In addition, recent studies examine L2 learners’ language processing from neuroimaging
technique like functional MRI (fMRI) or optical topography and investigate the brain activation
through the blood flow and the amount of oxygen while they process sentences. For example,
Nauchi and Sakai (2009) observed the activated region of the brain when L2 learners process L2
sentences using fMRI and found that left inferior frontal gyrus especially manages syntactic
knowledge of the L2. Oishi (2006) used optical topography and investigated the activation of the
brain when Japanese EFL learners listen or read English sentences.

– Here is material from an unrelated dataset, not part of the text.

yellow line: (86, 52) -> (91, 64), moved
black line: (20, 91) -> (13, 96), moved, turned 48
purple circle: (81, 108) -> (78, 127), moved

With regards to L2 learning experiments using neuroimaging technique, Yusa, Koizumi, Kim,
Kimura, Uchida, Yokoyama, Miura, Kawashima, and Hagiwara (2011) conducted fMRI experiment
to Japanese EFL learners to examine how their brain activation changes when they learn new
grammatical rules intensively. They found that learners’ activation of the brain changed even when
they process “uninstructed” complex sentences and they insist that adult learners’ linguistic
knowledge can be developed even after the critical period.
L2 learners’ changes and improvements of the sentence processing are still remain unresolved
so far, but neurophysiological methods seem to be effective and useful to investigate how learners
learn and acquire linguistic knowledge and mechanism of sentence processing.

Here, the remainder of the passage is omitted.